Science is not stuck in the present, and its conclusions now are not permanent. If it does not explain something now, this does not mean that science can never explain it. Religion can never explain gravity any better than ‘because God made it so’. Science, while it does not have any explanation for gravity beyond theories at this stage, is constantly seeking to gather more evidence so as to give us greater understanding. The current theory of gravity is not absolute. If new observations are made that do not fit the current theory, the theory will have to change.

Fraser continues,

“At least, I can’t see how something that happened 13bn years ago helps me understand anything about what I am up to this morning.”

Why does it need to? Isn’t the fact that you’re standing there this morning after 13bn years of random occurrences meaning enough? If we work out what happened 13bn years ago and everything in between then we can tell you how you’re standing there, but not why. Well, we could, but the answer is ‘by chance’. Why does everything in the universe need to explain and give meaning to human existence? We’re one species on one planet in a mind-bogglingly vast universe, why would anyone assume that we are meant to be the cause and centre of that universe?

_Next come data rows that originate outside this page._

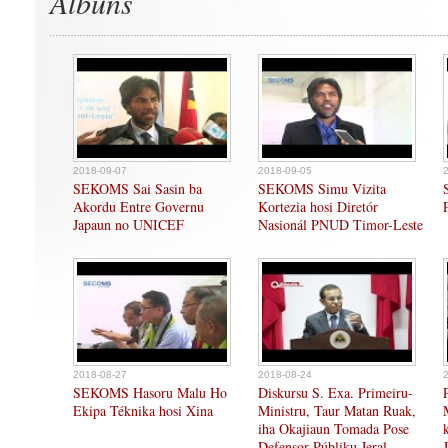
Albuns
2018-09-07
2018-09-05
SEKOMS Sai Sasin ba
SEKOMS Simu Vizita
Akordu Entre Governu
Kortezia hosi Diretór
Japaun no UNICEF
Nasionál PNUD Timor-Leste
2018-08-27
2018-08-24
SEKOMS Hasoru Malu Ho
Diskursu S. Exa. Primeiru-
Ekipa Téknika hosi Xina
Ministru, Taur Matan Ruak,
iha Okajiaun Tomada Pose
Defensor Públiku Jeral,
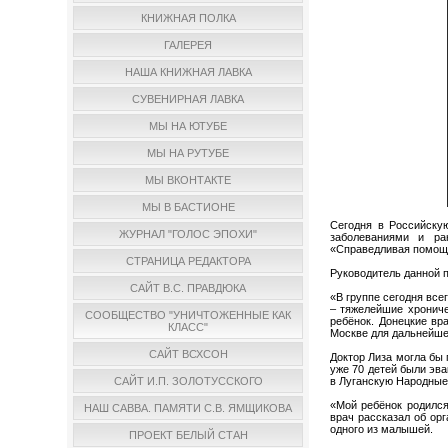
КНИЖНАЯ ПОЛКА
ГАЛЕРЕЯ
НАША КНИЖНАЯ ЛАВКА
СУВЕНИРНАЯ ЛАВКА
МЫ НА ЮТУБЕ
МЫ НА РУТУБЕ
МЫ ВКОНТАКТЕ
МЫ В БАСТИОНЕ
Сегодня в Российску
ЖУРНАЛ "ГОЛОС ЭПОХИ"
заболеваниями и ра
«Справедливая помощ
СТРАНИЦА РЕДАКТОРА
Руководитель данной 
САЙТ В.С. ПРАВДЮКА
«В группе сегодня все
– тяжелейшие хрониче
СООБЩЕСТВО "УНИЧТОЖЕННЫЕ КАК
ребёнок. Донецкие вр
КЛАСС"
Москве для дальнейше
САЙТ ВСХСОН
Доктор Лиза могла бы 
уже 70 детей были эва
в Луганскую Народные
САЙТ И.П. ЗОЛОТУССКОГО
«Мой ребёнок родился
НАШ САВВА. ПАМЯТИ С.В. ЯМЩИКОВА
врач рассказал об ор
одного из малышей.
ПРОЕКТ БЕЛЫЙ СТАН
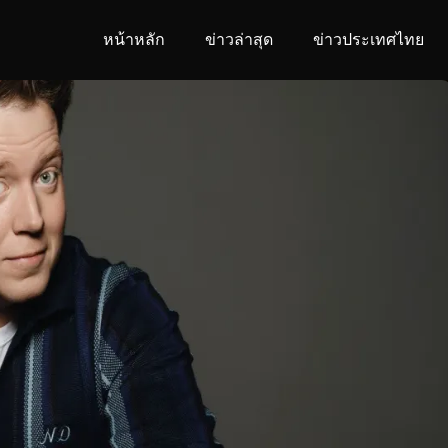
หน้าหลัก
ข่าวล่าสุด
ข่าวประเทศไทย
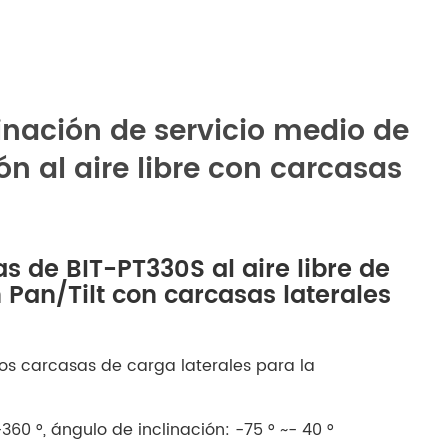
русский
português
العربية
inación de servicio medio de
ón al aire libre con carcasas
tiếng việt
ไทย
as de BIT-PT330S al aire libre de
čeština
n Pan/Tilt con carcasas laterales
dansk
 dos carcasas de carga laterales para la
Svenska
60 °, ángulo de inclinación: -75 ° ~- 40 °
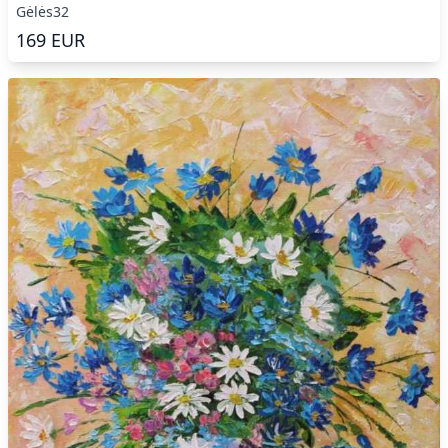
Gėlės32
169
EUR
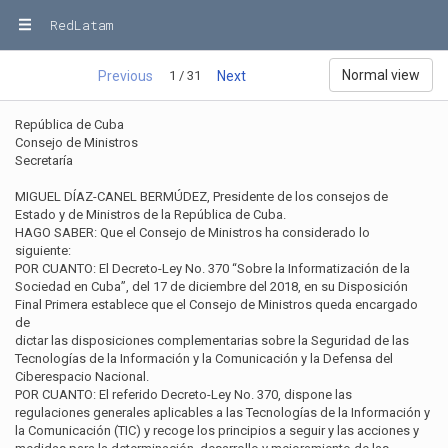
RedLatam
Normal view
1 / 31
Previous
Next
República de Cuba
Consejo de Ministros
Secretaría
MIGUEL DÍAZ-CANEL BERMÚDEZ, Presidente de los consejos de
Estado y de Ministros de la República de Cuba.
HAGO SABER: Que el Consejo de Ministros ha considerado lo
siguiente:
POR CUANTO: El Decreto-Ley No. 370 “Sobre la Informatización de la
Sociedad en Cuba”, del 17 de diciembre del 2018, en su Disposición
Final Primera establece que el Consejo de Ministros queda encargado
de
dictar las disposiciones complementarias sobre la Seguridad de las
Tecnologías de la Información y la Comunicación y la Defensa del
Ciberespacio Nacional.
POR CUANTO: El referido Decreto-Ley No. 370, dispone las
regulaciones generales aplicables a las Tecnologías de la Información y
la Comunicación (TIC) y recoge los principios a seguir y las acciones y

This bit makes me feel as smug as Fraser sounds, because he’s shooting himself in the foot;

“Those scientists who stick to the more prosaic certainties of the scientific method resist the temptation to speak loosely about knowing the mind of God. Of course, some will say that these are just lively metaphors. Well, hello. That’s precisely what theologians have been saying about their language for years.”

Isn’t that basically admitting that heaven and hell and everything in between are just metaphors? Thanks for clearing that up, Fraser!

Keeping on;

“Likewise, there is no answer to the meaning of life hidden behind an exploding gas of atoms. So why do the Sheldons of this world persist in aping the theologians and looking for deep meaning in so distant a place?”

We don’t. We simply want to know what happened. Asking how something happened is not searching for deep meaning.

And last, but not least;

“What is so amusing about the current interest in popular science is that we too often assume it has come to replace theology as a way of answering ultimate questions.”

I can only assume that when Fraser uses ‘we’, he is referring to fellow theologians. Science doesn’t seek to answer ultimate questions, it just seeks to answer questions. There’s no ultimate and non-ultimate questions, only logically valid and logically invalid questions. Well, that’s my opinion anyway. Why the obsession with life having a “meaning”? What if life is just a biological accident that has no meaning, but just is? I know that’s scary to some people, but reality can be scary. We don’t need to make things up to deal with it, nor try and find meaning where there is none to be found.

So, science isn’t seeking to answer the ultimate questions, it’s just seeking to answer the questions we don’t know the answer to yet – and that’s ultimate enough for me.